I’m taking an unusual step here and using someone elses article – but that’s because CReed has addressed the very issue I’ve been asked about lately – Paid Links.
I’ve sold a few links on various sites, but I haven’t solicited them and I doubt there’s been more than 5. It’s not the business I’m in. But people do sell links on blogs, directories and regular websites. It’s a discreet form of advertising and can be a good way to get a high profile inbound link to your site. Some offer only SEO benefits, others offer human traffic.
So, if you’ve exhausted all the free directories and don’t want to get into link exchanges then maybe paid links will be the next step. If so, then read on.
When buying links it’s up to the buyer to be sure they’re getting what they pay for. More and more link sales here at DP are not what they appear to be or as advertised.
I see members buying expired or dropped domains with existing PR, upload a directory, wait for the cache to regenerate and then advertise links for sale on a PRx directory, blog, whatever.
What these members fail to disclose its that the blog, directory, etc. is on an expired/dropped/purchased domain with existing foolbar PageRank or the PR is the result of a previous temporary redirect.
I seriously doubt that they have any intent to properly promote the domain in a manner that will maintain the existing PR and provide any ROI. I see no attempt to further promote these domains, so it’s wise to exercise caution.
What can you do?
- Check the cached version of the page. If the PR is the result of a previous redirect, the cache will likely not match. Use a PR verification tool if you’re not comfortable with the cached version of the page or if it appears that there are insufficient links to support the displayed PageRank.
- Check the Whois. I like using whois.domaintools.com as under the Registrar History they list the Whois History and you can easily see the how far back the records go. Many times the creation date is recent, yet there are records from a number of years ago. Red flag.whois.domaintools.com also displays a thumbnail image which may not be updated and you can see what the site looked like previously, even if the link seller waits for Google to update their cached version.
- You can also check Archive.org and see if there is any history there.
- Look at the domain name for the “directory” or “blog” – many times it’s totally unrelated and enough of an indication that you should look a bit closer before purchasing a link.
- Check your favorite search engine for the domain name and the phrase “for sale” or do a site:domain.com search and see what pages are still indexed that don’t match the current site.
Don’t get blinded by the cheap prices for the PR or you may find yourself disappointed when the PR drops after the next foolbar update.
CReed provides quiet but effective promotion for select clients. You can make contact at DigitalPoint: http://forums.digitalpoint.com/member.php?u=16684
In fact this is a problem we all should be aware of. Directories appear as mushrooms these days, most of them will disapear within a year or so. I’d suggest people to carefully choose where they submit their links, or their effort may be useless because in a short period of time all the links will be vanished.
Powerful trustful directories (paid ones mostly) tend to be the only way IMHO.
Been seing this for more than a year now. Good for getting the word out.
Can you believe what a PR7, PageRank7 website sells for?
Excelent advise, always do a little research before buying paid link.
Can you suggest “reliable” directories that are unlikely to go out of business within one year? Or better directories listing those directories 🙂
Problem seems to be that we’re all hunting for a good, better, best pagerank using backlinks.
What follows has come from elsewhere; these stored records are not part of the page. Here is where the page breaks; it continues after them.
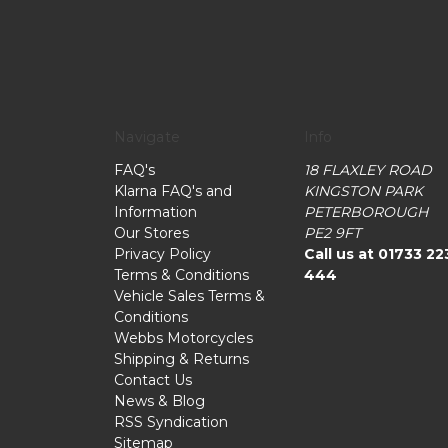
Navigate
Info
FAQ's
18 FLAXLEY ROAD
Klarna FAQ's and
KINGSTON PARK
Information
PETERBOROUGH
Our Stores
PE2 9FT
Privacy Policy
Call us at 01733 22
Terms & Conditions
444
Vehicle Sales Terms &
Conditions
Webbs Motorcycles
Shipping & Returns
Contact Us
News & Blog
RSS Syndication
Sitemap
While we’re ignoring the fact that today up above might be down tomorrow (specially if the big brother changes his search criterias), we’re blinded by futurised income thanks to prospected pagerank on our backlink payment.
If only you know then what we know now – specifically that paid links (by Google especially) are frowned apon. That being said there will always be a place for paid links, and as long as everything is in context (ie no completely unrelated links) i, personally, don’t see a problem with such methods of link building.